Pop culture expert Elayne Rapping, professor emeritus of American studies, is quoted in an article on Fox News about a trailer for an upcoming movie in which one of the film's characters refers to electric cars as "gay." "This gaffe hit a point in time where this kind of thing really gets noticed and criticized and may well hurt the future of a film like this that targets a younger, more culturally open, demographic," she said.

10/19/10

An article in the Los Angeles Times' Greenspace blog, which focuses on environmental news, reports on a movement to recycle the 3 billion aerosol cans that are sold in the U.S. each year and quotes Liz Alnutt, a UB senior who was among the first to join the effort. "It was shocking that we hadn't thought about aerosol can recycling before.

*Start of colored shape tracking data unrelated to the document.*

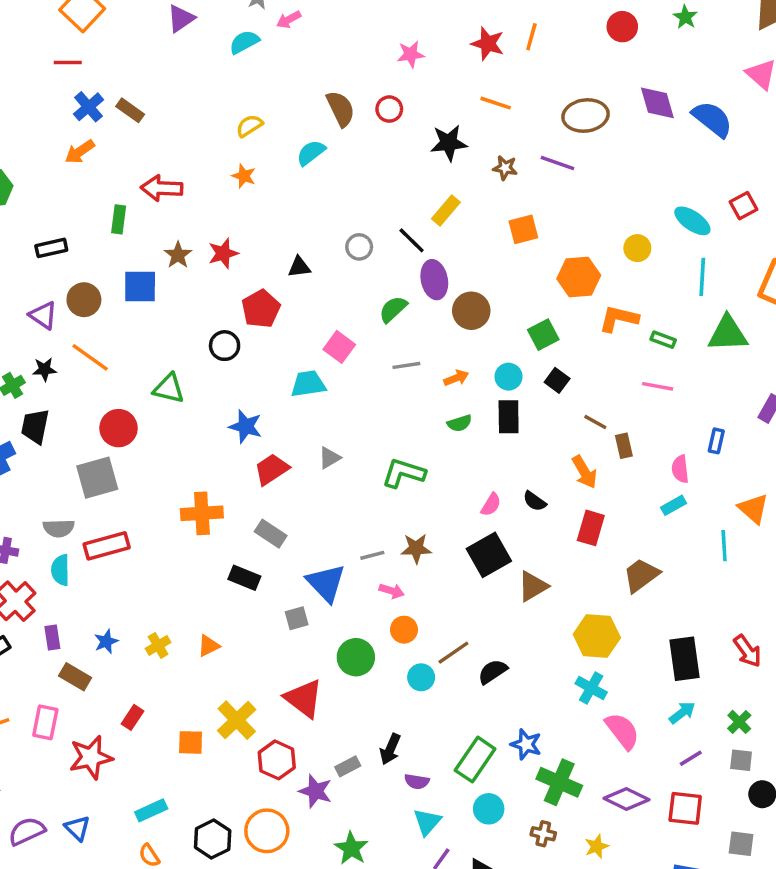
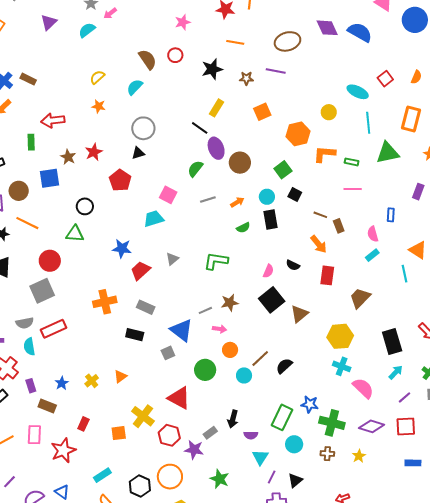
gray circle: (359, 247) -> (143, 128), moved, size x1.5
black circle: (225, 346) -> (85, 206), moved

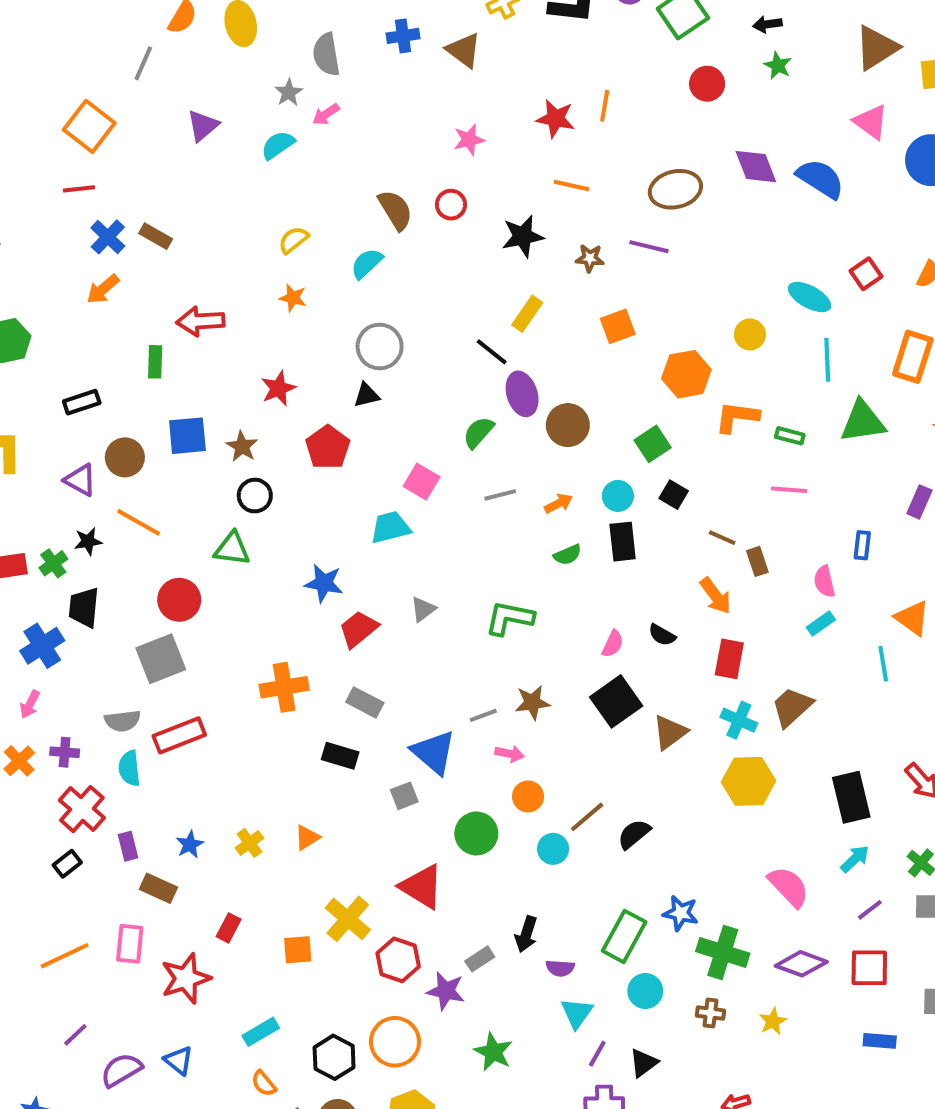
brown star: (68, 157) -> (242, 446), moved
cyan cross: (342, 366) -> (739, 720), moved

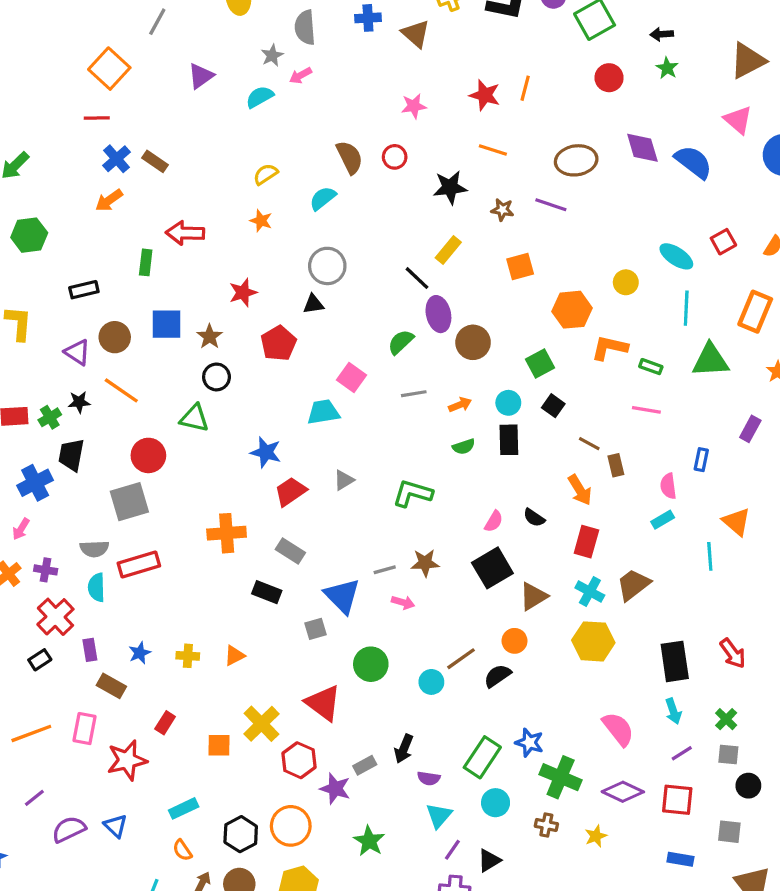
orange circle: (528, 796) -> (515, 641), moved
yellow cross: (250, 843) -> (188, 656), turned 35
cyan arrow: (855, 859) -> (673, 711), turned 110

So many people don't know this is an issue," she said.

10/20/10

An article on PhysOrg.com reports villagers in remote, rural areas of southwestern China who cook and dry their clothes by burning pieces of coal they pick up off the ground are being poisoned by a toxic substance released by the fuel, according to an ongoing investigation by chemists at UB. The research also is the subject of an article distributed by the South Asian news service ANI.

10/21/10

An article on Voice of America reports a new study by Chinese and American researchers has found polluted coal being burned in the home fireplaces has caused an outbreak of disease that damages teeth and bones. The article quotes Joseph Gardella, Larkin Professor of Chemistry, who said the rates of skeletal fluorosis in some of the villages in China are as high as 30 percent, although not all of the victims are suffering the most extreme disability. Additional articles on the study can be found on Science Daily and Medical News Today, and the south Asian news service ANI also distributed an article on the research.

10/20/10

An article in Marie Claire magazine online reports that a study by UB that analyzed the shopping habits of 1,000 households found that consumers who take cash to shop and leave their debit cards at home are more likely to resist buying junk food.

10/21/10

James Coleman Battista, assistant professor of political science, is quoted in an article in the New York Times about diminishing support for gubernatorial candidate Carl Paladino, even in his home turf of Western New York. "They were interested in Paladino as a concept and didn't know much about him, except that he was mad as hell. But at this point, he's said something to annoy almost anyone," Battista said.

10/22/10

A story in USA Today about a New Jersey college that has banned alcoholic energy drinks on campus over concerns about the health risks the drinks pose quotes Kathleen Miller, research scientist at the Research Institute on Addictions, who said that if the college can't ban drinks like Red Bull and vodka from local bars, it won't be able to stop consumption of caffeinated alcoholic beverages, but banning the drinks on campus will send a signal. Articles also appeared in the Asbury Park Press, on WLTX-TV in Columbia, S.C., College News and England's Top News.